[Dataset entries]
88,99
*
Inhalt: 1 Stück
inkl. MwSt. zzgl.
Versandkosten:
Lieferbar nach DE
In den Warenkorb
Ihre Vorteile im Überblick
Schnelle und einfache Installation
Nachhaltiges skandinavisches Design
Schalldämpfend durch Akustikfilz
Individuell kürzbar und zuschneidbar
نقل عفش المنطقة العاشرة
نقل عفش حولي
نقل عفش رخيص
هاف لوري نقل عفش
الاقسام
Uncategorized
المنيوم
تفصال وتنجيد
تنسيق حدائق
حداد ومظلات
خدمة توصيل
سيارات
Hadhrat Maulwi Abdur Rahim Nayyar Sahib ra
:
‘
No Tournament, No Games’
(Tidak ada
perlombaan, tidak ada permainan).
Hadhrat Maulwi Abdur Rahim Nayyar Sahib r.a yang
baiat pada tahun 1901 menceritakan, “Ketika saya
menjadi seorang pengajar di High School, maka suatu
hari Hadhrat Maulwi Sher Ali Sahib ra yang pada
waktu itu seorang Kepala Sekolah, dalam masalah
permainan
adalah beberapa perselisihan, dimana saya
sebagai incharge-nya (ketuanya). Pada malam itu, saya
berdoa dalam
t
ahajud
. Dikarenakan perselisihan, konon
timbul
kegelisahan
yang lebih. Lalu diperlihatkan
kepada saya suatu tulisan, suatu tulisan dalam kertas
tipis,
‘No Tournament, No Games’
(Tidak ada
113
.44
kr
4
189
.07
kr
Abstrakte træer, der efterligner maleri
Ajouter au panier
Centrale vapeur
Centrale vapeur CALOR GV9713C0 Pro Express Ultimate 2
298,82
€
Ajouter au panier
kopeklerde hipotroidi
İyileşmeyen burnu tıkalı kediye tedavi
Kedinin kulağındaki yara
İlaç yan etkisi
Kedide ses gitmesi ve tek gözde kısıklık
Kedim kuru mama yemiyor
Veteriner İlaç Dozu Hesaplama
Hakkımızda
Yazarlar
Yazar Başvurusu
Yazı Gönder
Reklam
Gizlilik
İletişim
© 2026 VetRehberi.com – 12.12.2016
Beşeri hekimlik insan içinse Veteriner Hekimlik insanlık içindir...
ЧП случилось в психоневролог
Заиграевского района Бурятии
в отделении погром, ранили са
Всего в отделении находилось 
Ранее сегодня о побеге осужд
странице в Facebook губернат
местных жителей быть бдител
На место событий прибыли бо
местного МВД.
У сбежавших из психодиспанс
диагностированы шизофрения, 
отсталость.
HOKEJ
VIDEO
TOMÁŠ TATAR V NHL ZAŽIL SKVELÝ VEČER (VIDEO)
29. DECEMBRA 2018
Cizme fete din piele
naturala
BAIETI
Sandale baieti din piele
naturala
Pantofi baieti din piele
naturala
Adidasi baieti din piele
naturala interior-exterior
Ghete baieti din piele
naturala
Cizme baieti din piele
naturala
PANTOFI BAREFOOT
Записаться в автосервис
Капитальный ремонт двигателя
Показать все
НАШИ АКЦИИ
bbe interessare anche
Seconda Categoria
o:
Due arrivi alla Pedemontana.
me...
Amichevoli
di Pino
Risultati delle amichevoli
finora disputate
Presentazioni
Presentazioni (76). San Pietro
---
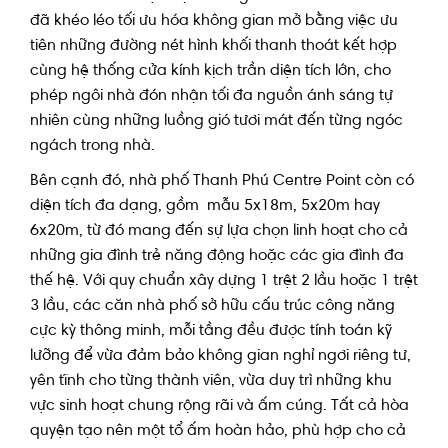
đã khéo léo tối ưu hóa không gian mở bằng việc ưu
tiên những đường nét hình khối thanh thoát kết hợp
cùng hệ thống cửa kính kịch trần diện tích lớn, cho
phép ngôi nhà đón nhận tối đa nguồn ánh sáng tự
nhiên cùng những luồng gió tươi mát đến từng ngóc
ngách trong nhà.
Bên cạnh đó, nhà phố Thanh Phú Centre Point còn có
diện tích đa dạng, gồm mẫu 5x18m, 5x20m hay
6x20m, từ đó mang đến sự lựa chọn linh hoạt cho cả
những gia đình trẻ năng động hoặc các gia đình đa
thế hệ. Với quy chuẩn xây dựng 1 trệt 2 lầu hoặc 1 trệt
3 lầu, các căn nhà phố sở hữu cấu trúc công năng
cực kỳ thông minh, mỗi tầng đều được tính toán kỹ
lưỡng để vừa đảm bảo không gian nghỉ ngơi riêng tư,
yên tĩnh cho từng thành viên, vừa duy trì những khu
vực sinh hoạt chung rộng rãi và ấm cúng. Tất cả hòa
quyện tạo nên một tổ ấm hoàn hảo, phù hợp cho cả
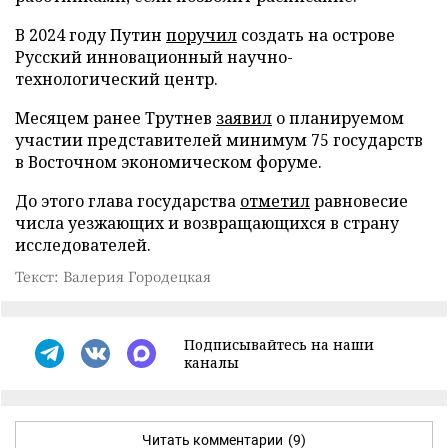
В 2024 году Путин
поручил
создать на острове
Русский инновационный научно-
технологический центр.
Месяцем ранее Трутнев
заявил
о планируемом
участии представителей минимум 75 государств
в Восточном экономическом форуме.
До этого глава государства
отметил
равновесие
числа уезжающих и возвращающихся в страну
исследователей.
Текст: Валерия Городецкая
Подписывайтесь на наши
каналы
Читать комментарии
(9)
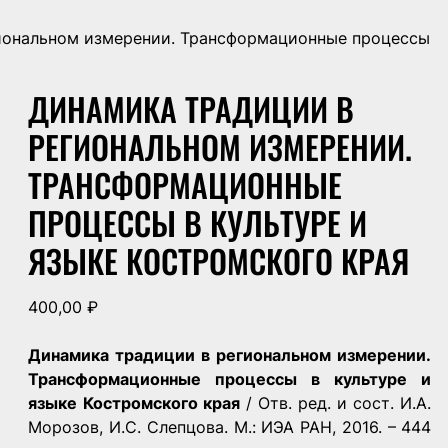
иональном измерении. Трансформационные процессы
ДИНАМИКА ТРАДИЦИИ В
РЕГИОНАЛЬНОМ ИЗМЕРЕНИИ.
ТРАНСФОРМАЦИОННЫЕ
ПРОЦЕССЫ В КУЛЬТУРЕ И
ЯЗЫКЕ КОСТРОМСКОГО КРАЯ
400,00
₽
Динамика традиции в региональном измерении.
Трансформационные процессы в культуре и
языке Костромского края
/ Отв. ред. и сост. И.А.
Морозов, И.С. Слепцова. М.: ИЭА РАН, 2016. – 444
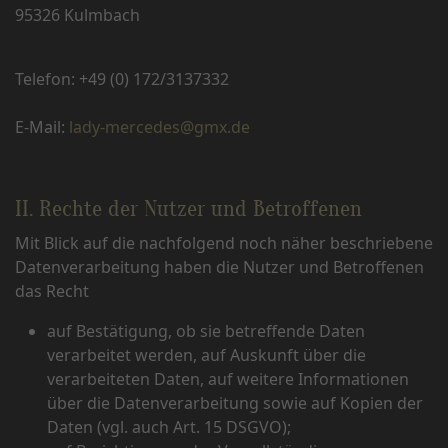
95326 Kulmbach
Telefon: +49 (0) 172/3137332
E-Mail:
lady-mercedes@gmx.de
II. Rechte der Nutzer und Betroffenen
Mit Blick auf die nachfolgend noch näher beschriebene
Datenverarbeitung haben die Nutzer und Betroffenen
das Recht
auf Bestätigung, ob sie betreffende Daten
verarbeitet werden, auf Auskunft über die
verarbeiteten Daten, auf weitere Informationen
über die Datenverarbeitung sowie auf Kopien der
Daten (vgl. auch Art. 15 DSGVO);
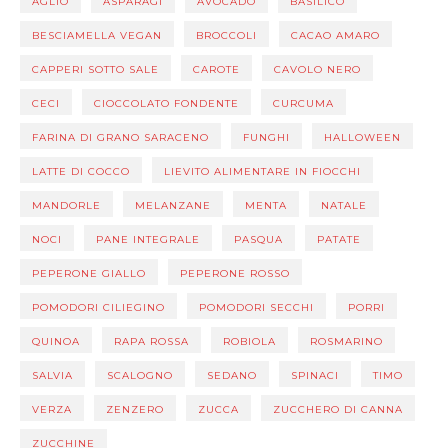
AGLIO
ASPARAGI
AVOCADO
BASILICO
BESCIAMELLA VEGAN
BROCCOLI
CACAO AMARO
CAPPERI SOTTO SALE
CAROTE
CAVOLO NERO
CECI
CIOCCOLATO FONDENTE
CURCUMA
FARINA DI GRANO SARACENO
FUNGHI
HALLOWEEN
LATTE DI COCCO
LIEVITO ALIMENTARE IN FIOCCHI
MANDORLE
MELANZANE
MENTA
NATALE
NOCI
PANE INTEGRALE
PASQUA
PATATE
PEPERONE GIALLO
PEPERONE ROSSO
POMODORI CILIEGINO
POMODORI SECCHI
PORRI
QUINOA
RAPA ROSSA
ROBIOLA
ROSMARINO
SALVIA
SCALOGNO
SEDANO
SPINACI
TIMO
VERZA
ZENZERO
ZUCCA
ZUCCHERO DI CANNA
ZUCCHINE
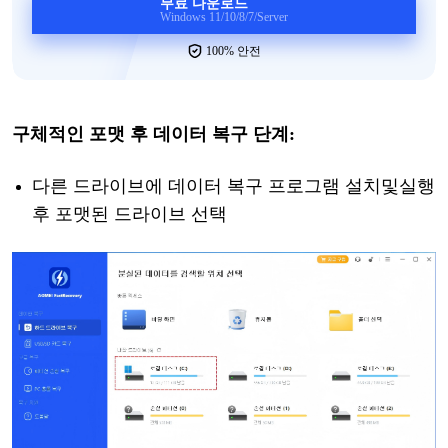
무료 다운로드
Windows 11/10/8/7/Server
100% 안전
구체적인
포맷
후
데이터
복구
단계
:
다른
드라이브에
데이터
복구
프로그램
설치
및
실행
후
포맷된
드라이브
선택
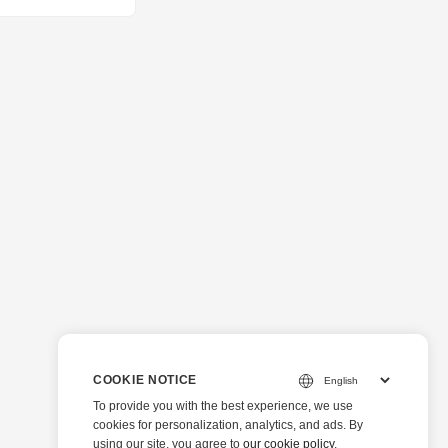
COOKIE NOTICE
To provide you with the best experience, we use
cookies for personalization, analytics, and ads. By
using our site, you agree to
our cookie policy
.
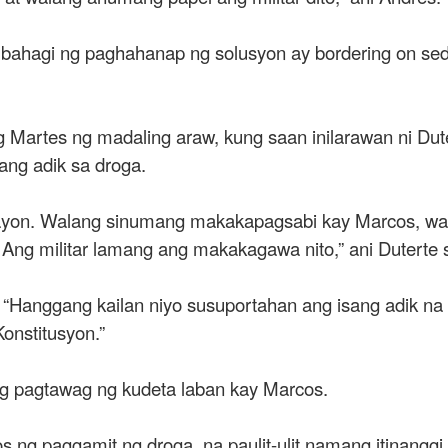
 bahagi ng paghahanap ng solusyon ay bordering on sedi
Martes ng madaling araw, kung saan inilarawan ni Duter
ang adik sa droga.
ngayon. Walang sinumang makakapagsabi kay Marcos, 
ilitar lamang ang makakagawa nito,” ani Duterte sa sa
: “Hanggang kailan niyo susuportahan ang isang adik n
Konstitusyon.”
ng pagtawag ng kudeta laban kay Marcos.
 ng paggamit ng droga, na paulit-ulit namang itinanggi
==
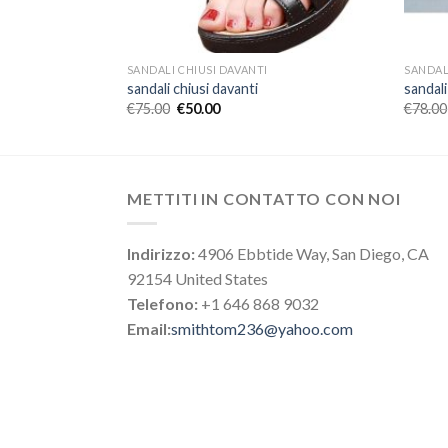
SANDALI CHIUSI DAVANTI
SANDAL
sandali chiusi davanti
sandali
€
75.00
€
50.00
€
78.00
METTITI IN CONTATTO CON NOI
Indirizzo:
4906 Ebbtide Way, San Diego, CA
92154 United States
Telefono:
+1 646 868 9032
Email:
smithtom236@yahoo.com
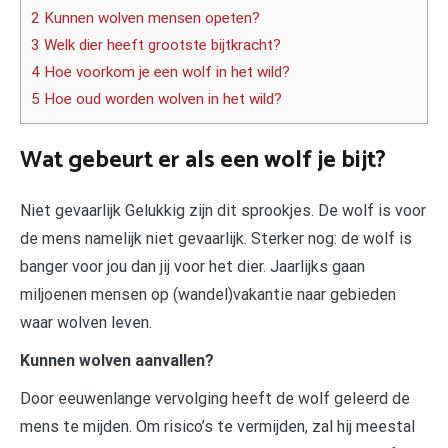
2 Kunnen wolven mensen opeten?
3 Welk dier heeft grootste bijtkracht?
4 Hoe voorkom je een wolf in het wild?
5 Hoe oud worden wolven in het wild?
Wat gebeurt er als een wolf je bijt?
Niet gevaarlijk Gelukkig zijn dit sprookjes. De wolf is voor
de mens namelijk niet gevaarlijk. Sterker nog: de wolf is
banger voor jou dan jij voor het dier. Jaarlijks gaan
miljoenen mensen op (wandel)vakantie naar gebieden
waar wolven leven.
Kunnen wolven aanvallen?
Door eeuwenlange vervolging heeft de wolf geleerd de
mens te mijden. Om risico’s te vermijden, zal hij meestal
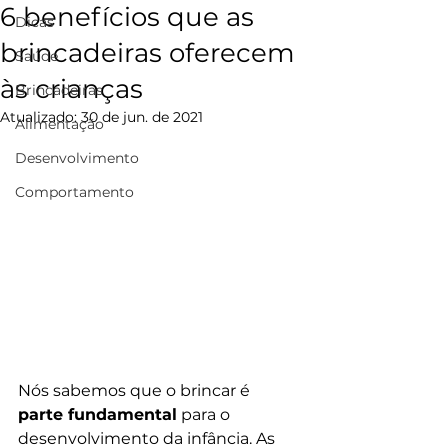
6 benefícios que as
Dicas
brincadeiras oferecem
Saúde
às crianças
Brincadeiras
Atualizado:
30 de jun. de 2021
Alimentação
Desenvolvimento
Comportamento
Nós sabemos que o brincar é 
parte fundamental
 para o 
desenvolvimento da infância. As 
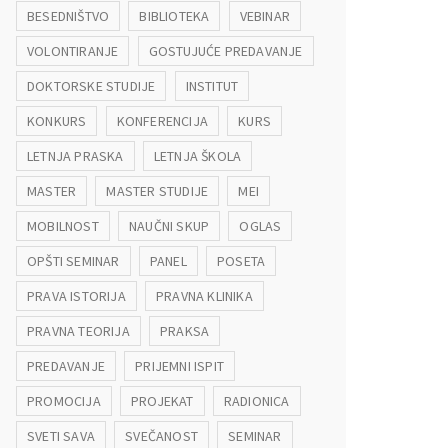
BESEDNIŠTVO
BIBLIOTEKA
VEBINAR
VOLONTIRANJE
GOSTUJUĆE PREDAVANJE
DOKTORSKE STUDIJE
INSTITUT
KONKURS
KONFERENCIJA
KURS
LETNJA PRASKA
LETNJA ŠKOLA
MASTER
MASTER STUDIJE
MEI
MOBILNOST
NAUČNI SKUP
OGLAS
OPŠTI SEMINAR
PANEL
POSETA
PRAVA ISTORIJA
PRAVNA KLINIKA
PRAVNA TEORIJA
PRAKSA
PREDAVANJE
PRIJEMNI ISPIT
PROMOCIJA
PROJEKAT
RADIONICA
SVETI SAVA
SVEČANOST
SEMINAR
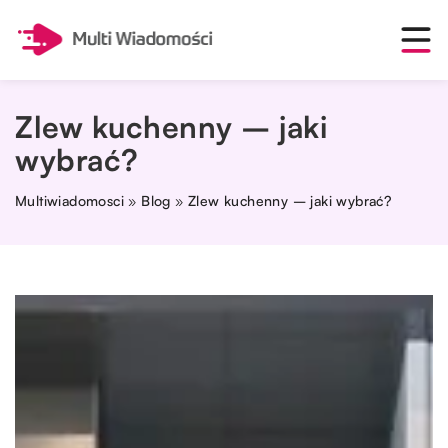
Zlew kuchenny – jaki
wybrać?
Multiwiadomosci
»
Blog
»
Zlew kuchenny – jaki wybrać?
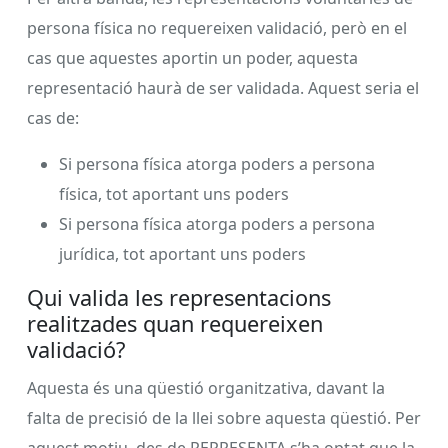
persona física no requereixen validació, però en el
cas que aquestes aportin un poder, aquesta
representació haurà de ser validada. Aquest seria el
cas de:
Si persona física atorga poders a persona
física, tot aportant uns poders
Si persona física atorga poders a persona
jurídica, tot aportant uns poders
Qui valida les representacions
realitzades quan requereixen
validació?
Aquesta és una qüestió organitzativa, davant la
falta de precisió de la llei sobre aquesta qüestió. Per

**Work item**
Using the data above, output the line that has "Месяцем ранее Трутнев", the line that has "auf Bestätigung, ob sie betreffende Daten", and whatever lines fall between, each exactly as it stands and without pictures.

**Task output**
Месяцем ранее Трутнев
заявил
о планируемом
участии представителей минимум 75 государств
в Восточном экономическом форуме.
До этого глава государства
отметил
равновесие
числа уезжающих и возвращающихся в страну
исследователей.
Текст: Валерия Городецкая
Подписывайтесь на наши
каналы
Читать комментарии
(9)
иональном измерении. Трансформационные процессы
ДИНАМИКА ТРАДИЦИИ В
РЕГИОНАЛЬНОМ ИЗМЕРЕНИИ.
ТРАНСФОРМАЦИОННЫЕ
ПРОЦЕССЫ В КУЛЬТУРЕ И
ЯЗЫКЕ КОСТРОМСКОГО КРАЯ
400,00
₽
Динамика традиции в региональном измерении.
Трансформационные процессы в культуре и
языке Костромского края
/ Отв. ред. и сост. И.А.
Морозов, И.С. Слепцова. М.: ИЭА РАН, 2016. – 444
95326 Kulmbach
Telefon: +49 (0) 172/3137332
E-Mail:
lady-mercedes@gmx.de
II. Rechte der Nutzer und Betroffenen
Mit Blick auf die nachfolgend noch näher beschriebene
Datenverarbeitung haben die Nutzer und Betroffenen
das Recht
auf Bestätigung, ob sie betreffende Daten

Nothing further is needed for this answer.